The Unchastened Woman is a 1925 American silent drama film starring vamp Theda Bara, directed by James Young, the former husband of Clara Kimball Young, and released by start-up studio Chadwick Pictures. The film is based on a 1915 Broadway play, The Unchastened Woman, which starred Emily Stevens.

This was Bara's "comeback" film but turned out to be her final feature appearance and is one of her few surviving films.
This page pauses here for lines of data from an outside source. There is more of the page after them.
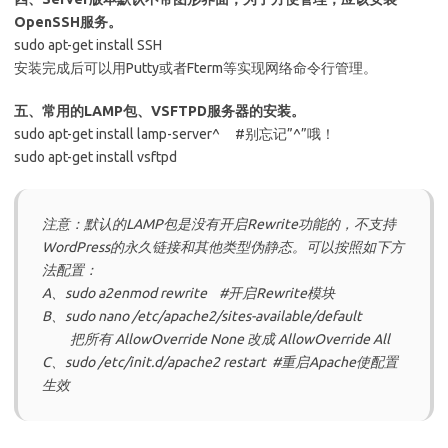
OpenSSH服务。
sudo apt-get install SSH
安装完成后可以用Putty或者Fterm等实现网络命令行管理。
五、常用的LAMP包、VSFTPD服务器的安装。
sudo apt-get install lamp-server^ #别忘记”^”哦！
sudo apt-get install vsftpd
注意：默认的LAMP包是没有开启Rewrite功能的，不支持
WordPress的永久链接和其他类型伪静态。可以按照如下方
法配置：
A、sudo a2enmod rewrite #开启Rewrite模块
B、sudo nano /etc/apache2/sites-available/default
把所有 AllowOverride None 改成 AllowOverride All
C、sudo /etc/init.d/apache2 restart #重启Apache使配置
生效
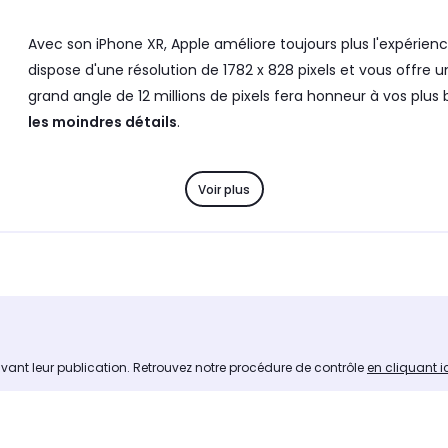
Avec son iPhone XR, Apple améliore toujours plus l'expérience
dispose d'une résolution de 1782 x 828 pixels et vous offre 
grand angle de 12 millions de pixels fera honneur à vos pl
les moindres détails
.
Réalisez des vidéos de pro grâce aux
modes 4K et HD 1080
Voir plus
mode portrait de l'iPhone XR dispose d'un bokeh avancé et 
proches
. Avec une capacité allant jusqu'à 128Go,
l'iPhone 
sans effort
.
ation pointue
avant leur publication. Retrouvez notre procédure de contrôle
en cliquant i
 et sa puce A12 Bionic nouvelle génération, Apple vous offre
votre poche
. Résistant à l'eau jusqu'à 1m de profondeur et équipé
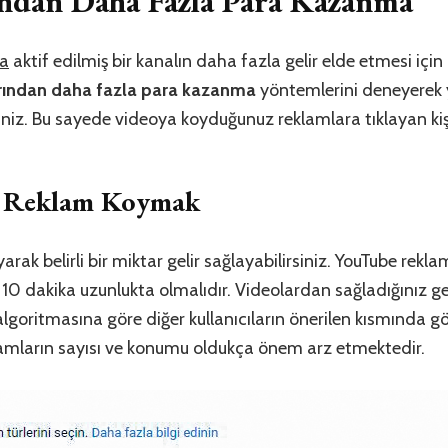
ndan Daha Fazla Para Kazanma
ma
aktif edilmiş bir kanalın daha fazla gelir elde etmesi için
rından daha fazla para kazanma
yöntemlerini deneyerek y
siniz. Bu sayede videoya koyduğunuz reklamlara tıklayan kiş
a Reklam Koymak
arak belirli bir miktar gelir sağlayabilirsiniz. YouTube re
z 10 dakika uzunlukta olmalıdır. Videolardan sağladığınız ge
goritmasına göre diğer kullanıcıların önerilen kısmında g
lamların sayısı ve konumu oldukça önem arz etmektedir.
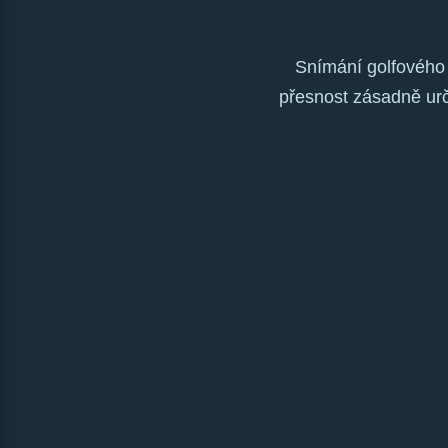
Snímání golfového 
přesnost zásadně ur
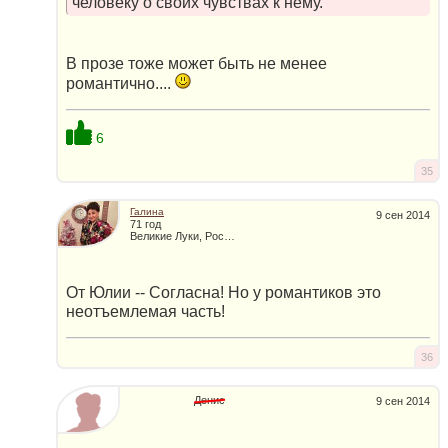
человеку о своих чувствах к нему.
В прозе тоже может быть не менее
романтично....
6
35
Галина
9 сен 2014
71 год
Великие Луки, Россия
От Юлии -- Согласна! Но у романтиков это
неотъемлемая часть!
36
Денис
9 сен 2014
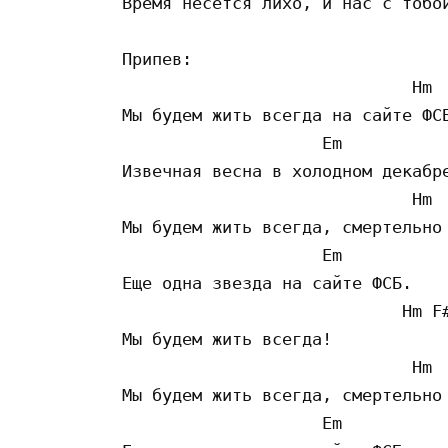
Время несется лихо, и нас с тобой
Припев:

                             Hm  
Мы будем жить всегда на сайте ФСБ
                    Em           
Извечная весна в холодном декабре
                             Hm  
Мы будем жить всегда, смертельно 
                    Em           
Еще одна звезда на сайте ФСБ. 

                            Hm F#
Мы будем жить всегда!

                             Hm  
Мы будем жить всегда, смертельно 
                    Em           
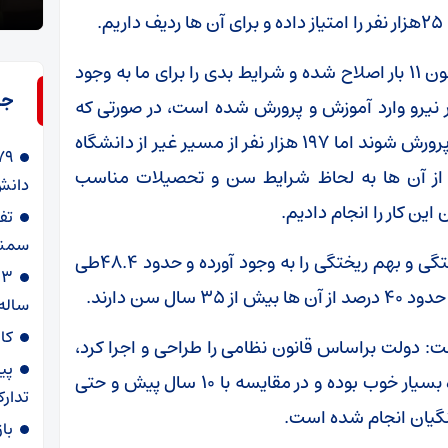
استراتژی شکست خورده است
را نخ
وزیر آموزش و پرورش با بیان اینکه این قانون تاکنون ۱۱ بار اصلاح شده و شرایط بدی را برای ما به وجود
جد
ت: از سال ۸۸ تا ۹۲، ۴۰۷ هزار نفر نیرو وارد آموزش و پرورش شده است، در صورتی که
باید نیروها از دانشگاه فرهنگیان جذب آموزش و پرورش شوند اما ۱۹۷ هزار نفر از مسیر غیر از دانشگاه
 از آن ها به لحاظ شرایط سن و تحصیلات مناسب
دانش‌
ین کار را انجام دادیم.
سمنا
حاجی میرزایی ادامه داد: تغییرات قانون یک آشفتگی و بهم ریختگی را به وجود آورده و حدود ۴۸.۴طی
ساله
کا
ت: دولت براساس قانون نظامی را طراحی و اجرا کرد،
پی
اتفاقاتی که درباره افزایش حقوق فرهنگیان افتاده بسیار خوب بوده و در مقایسه با ۱۰ سال پیش و حتی
تدارک
با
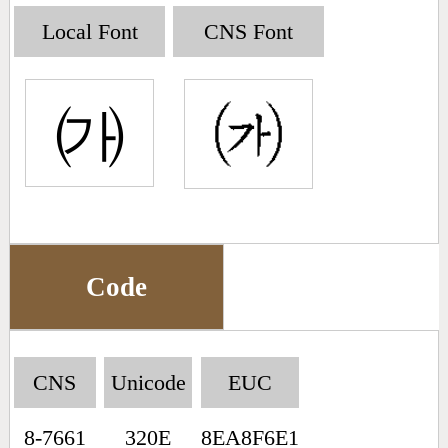
Big5 Query
Pinyin Query
Local Font
CNS Font
Symbol Index
㈎
Pinyin Word Index
Code
CNS
Unicode
EUC
8-7661
320E
8EA8F6E1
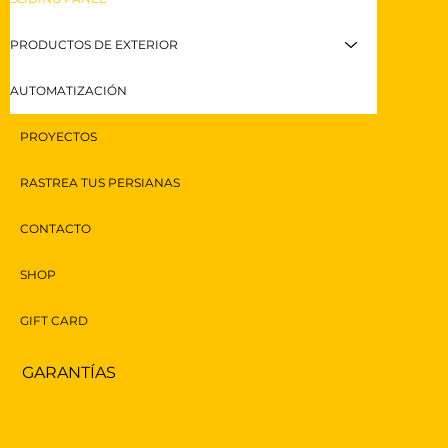
PRODUCTOS DE EXTERIOR
AUTOMATIZACIÓN
PROYECTOS
RASTREA TUS PERSIANAS
CONTACTO
SHOP
GIFT CARD
GARANTÍAS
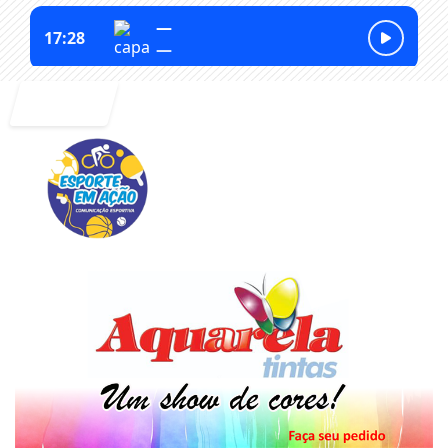
Entrar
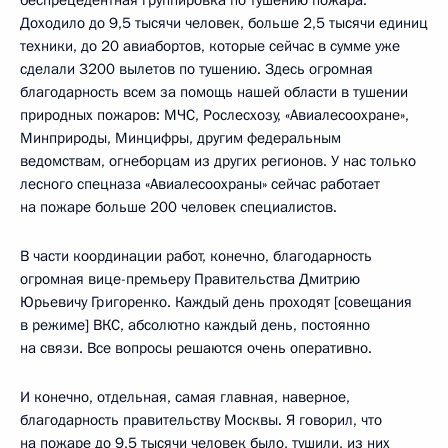
Доходило до 9,5 тысячи человек, больше 2,5 тысячи единиц
техники, до 20 авиабортов, которые сейчас в сумме уже
сделали 3200 вылетов по тушению. Здесь огромная
благодарность всем за помощь нашей области в тушении
природных пожаров: МЧС, Рослесхозу, «Авиалесоохране»,
Минприроды, Минцифры, другим федеральным
ведомствам, огнеборцам из других регионов. У нас только
лесного спецназа «Авиалесоохраны» сейчас работает
на пожаре больше 200 человек специалистов.
В части координации работ, конечно, благодарность
огромная вице-премьеру Правительства Дмитрию
Юрьевичу Григоренко. Каждый день проходят [совещания
в режиме] ВКС, абсолютно каждый день, постоянно
на связи. Все вопросы решаются очень оперативно.
И конечно, отдельная, самая главная, наверное,
благодарность правительству Москвы. Я говорил, что
на пожаре до 9,5 тысячи человек было, тушили, из них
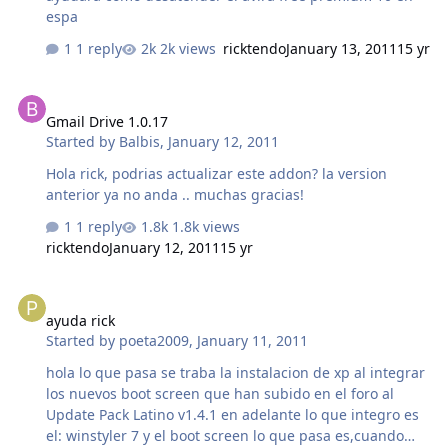
espa
1 reply
2k views
ricktendo
January 13, 2011
15 yr
Gmail Drive 1.0.17
Gmail Drive 1.0.17
Started by
Balbis
,
January 12, 2011
Hola rick, podrias actualizar este addon? la version
anterior ya no anda .. muchas gracias!
1 reply
1.8k views
ricktendo
January 12, 2011
15 yr
ayuda rick
ayuda rick
Started by
poeta2009
,
January 11, 2011
hola lo que pasa se traba la instalacion de xp al integrar
los nuevos boot screen que han subido en el foro al
Update Pack Latino v1.4.1 en adelante lo que integro es
el: winstyler 7 y el boot screen lo que pasa es,cuando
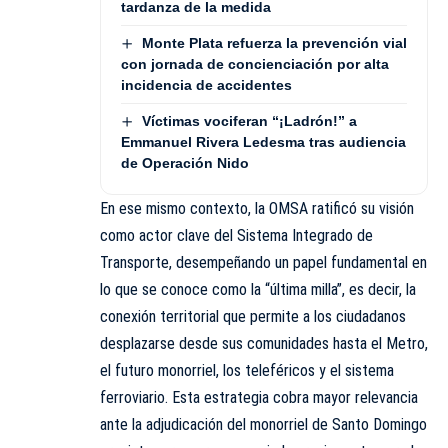
tardanza de la medida
Monte Plata refuerza la prevención vial
con jornada de concienciación por alta
incidencia de accidentes
Víctimas vociferan “¡Ladrón!” a
Emmanuel Rivera Ledesma tras audiencia
de Operación Nido
En ese mismo contexto, la OMSA ratificó su visión
como actor clave del Sistema Integrado de
Transporte, desempeñando un papel fundamental en
lo que se conoce como la “última milla”, es decir, la
conexión territorial que permite a los ciudadanos
desplazarse desde sus comunidades hasta el Metro,
el futuro monorriel, los teleféricos y el sistema
ferroviario. Esta estrategia cobra mayor relevancia
ante la adjudicación del monorriel de Santo Domingo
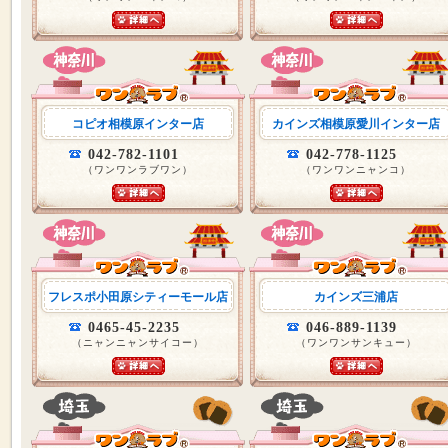
コピオ相模原インター店
カインズ相模原愛川インター店
042-782-1101
042-778-1125
（ワンワンラブワン）
（ワンワンニャンコ）
フレスポ小田原シティーモール店
カインズ三浦店
0465-45-2235
046-889-1139
（ニャンニャンサイコー）
（ワンワンサンキュー）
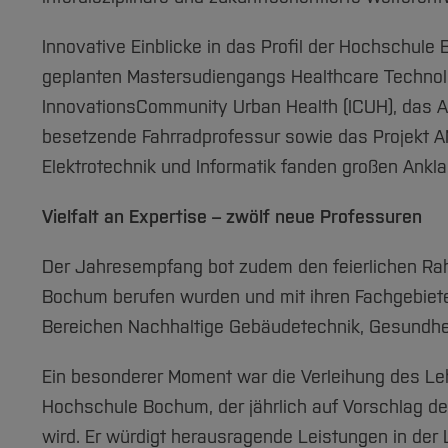
Innovative Einblicke in das Profil der Hochschul
geplanten Mastersudiengangs Healthcare Technolo
InnovationsCommunity Urban Health (ICUH), das An
besetzende Fahrradprofessur sowie das Projekt A
Elektrotechnik und Informatik fanden großen Ankla
Vielfalt an Expertise – zwölf neue Professuren
Der Jahresempfang bot zudem den feierlichen Ra
Bochum berufen wurden und mit ihren Fachgebiete
Bereichen Nachhaltige Gebäudetechnik, Gesundheit
Ein besonderer Moment war die Verleihung des Le
Hochschule Bochum, der jährlich auf Vorschlag d
wird. Er würdigt herausragende Leistungen in der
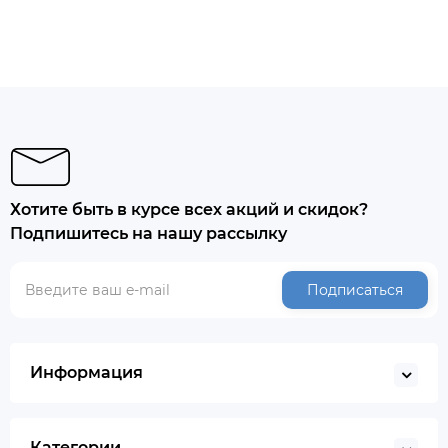
Хотите быть в курсе всех акций и скидок?
Подпишитесь на нашу рассылку
Подписаться
Информация
Категории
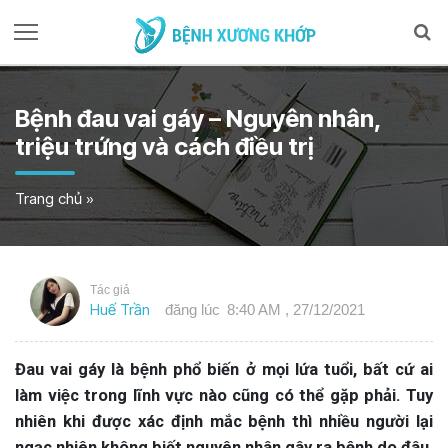
Bệnh đau vai gáy – Nguyên nhân,
triệu trứng và cách điều trị
Trang chủ
»
Tác giả
Huế Trần
đăng lúc
8:40 AM , 27/12/2021
Đau vai gáy là bệnh phổ biến ở mọi lứa tuổi, bất cứ ai
làm việc trong lĩnh vực nào cũng có thể gặp phải. Tuy
nhiên khi được xác định mắc bệnh thì nhiều người lại
ngạc nhiên không biết nguyên nhân gây ra bệnh do đâu.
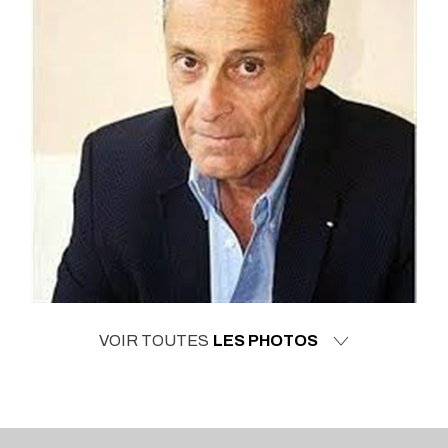
VOIR TOUTES
LES PHOTOS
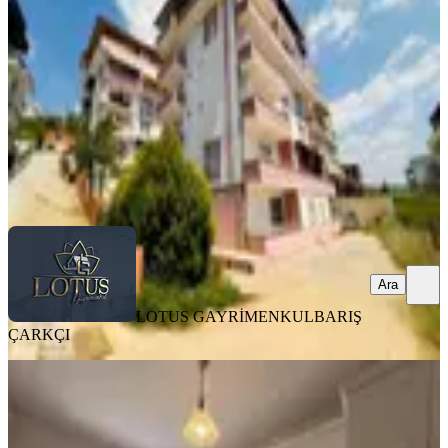
İzmit, Gündoğdu Mahallesi
2+1
·
105 m²
·
3. Kat
·
08.08.2026
3.525.000 ₺
LOTUS GAYRİMENKUL
BARIŞ ÇARKÇI
Ara
Ara
LOTUS GAYRİMENKUL
BARIŞ
ÇARKÇI
YENİ
İzmit Yahya Kaptan Ssk Binasıyanı
3+1 120m2 Arakat Satılık Daire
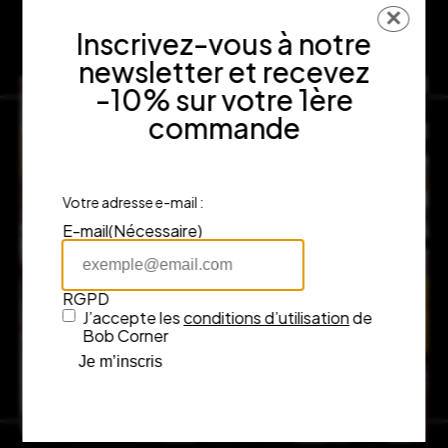
✕
Inscrivez-vous à notre
newsletter et recevez
-10% sur votre 1ère
commande
Votre adresse e-mail :
E-mail
(Nécessaire)
RGPD
J’accepte les
conditions d’utilisation
de
Bob Corner
Je m’inscris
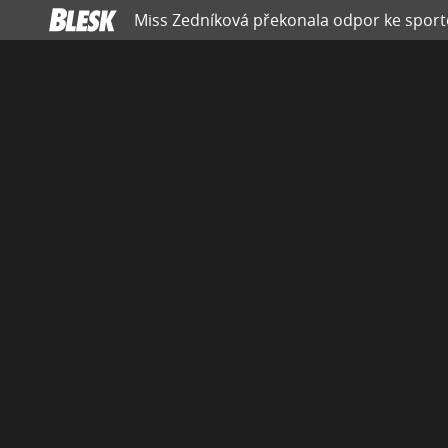
Miss Zedníková překonala odpor ke sportov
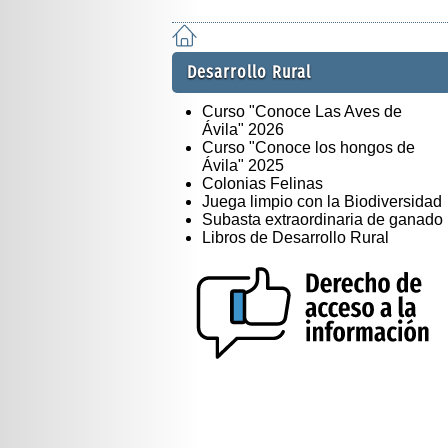
Desarrollo Rural
Curso "Conoce Las Aves de
Ávila" 2026
Curso "Conoce los hongos de
Ávila" 2025
Colonias Felinas
Juega limpio con la Biodiversidad
Subasta extraordinaria de ganado
Libros de Desarrollo Rural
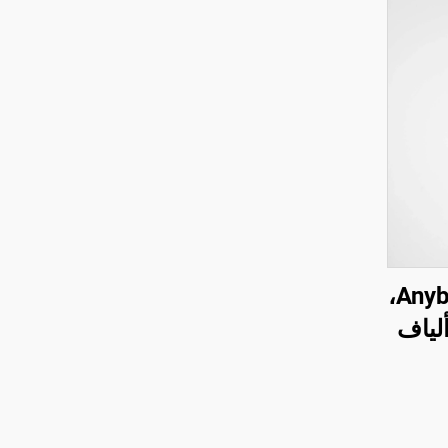
نموذج TR010 من Anyball،
لياف
واقي حافة
 شكل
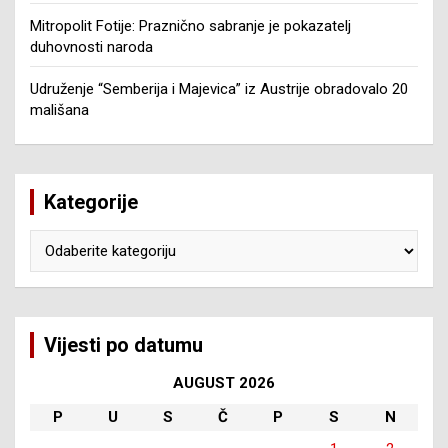
Mitropolit Fotije: Praznično sabranje je pokazatelj
duhovnosti naroda
Udruženje “Semberija i Majevica” iz Austrije obradovalo 20
mališana
Kategorije
Kategorije
Vijesti po datumu
AUGUST 2026
P
U
S
Č
P
S
N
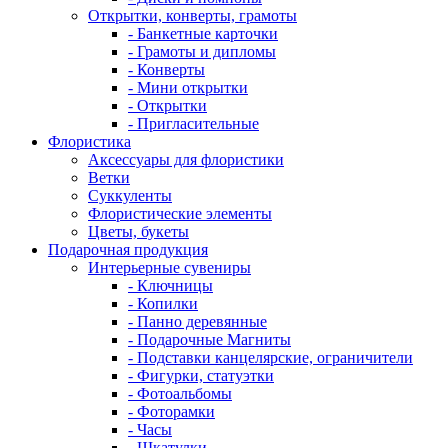
Открытки, конверты, грамоты
- Банкетные карточки
- Грамоты и дипломы
- Конверты
- Мини открытки
- Открытки
- Пригласительные
Флористика
Аксессуары для флористики
Ветки
Суккуленты
Флористические элементы
Цветы, букеты
Подарочная продукция
Интерьерные сувениры
- Ключницы
- Копилки
- Панно деревянные
- Подарочные Магниты
- Подставки канцелярские, ограничители
- Фигурки, статуэтки
- Фотоальбомы
- Фоторамки
- Часы
- Шкатулки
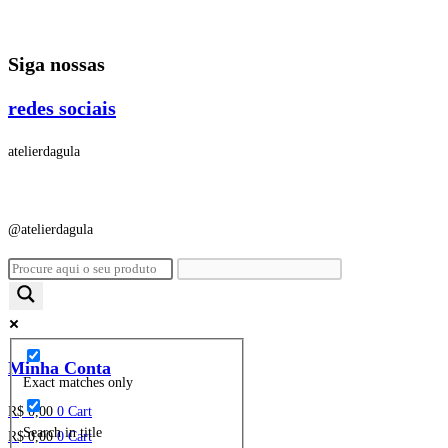
Ir
para
Siga nossas
o
conteúdo
redes sociais
atelierdagula
@atelierdagula
Minha Conta
Exact matches only
R$
0,00
0
Cart
Search in title
R$
0,00
0
Cart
The play was also filmed in 1918 with Grace Valentine.

==Plot==
As described in a film magazine review, Caroline Knollys detects an intrigue between her husband Hubert and his gold digging secretary Emily Madden. Caroline goes abroad and, after her son is born, becomes a reigning belle. Eventually, she returns home, but keeps her husband in ignorance of the baby boy's birth and retires to a country estate. Hubert repents, but Caroline is obdurate. Because she has been flirting outrageously as part of her revenge, the jealous husband pays an unexpected visit to her, hoping to discover evidence to support a divorce. Instead, Caroline presents him to his son. Husband and wife are reconciled.

==Preservation==
Prints of The Unchastened Woman are located in the Cineteca Del Friuli in Gemona del Friuli, George Eastman Museum Motion Picture Collection, and Academy Film Archive.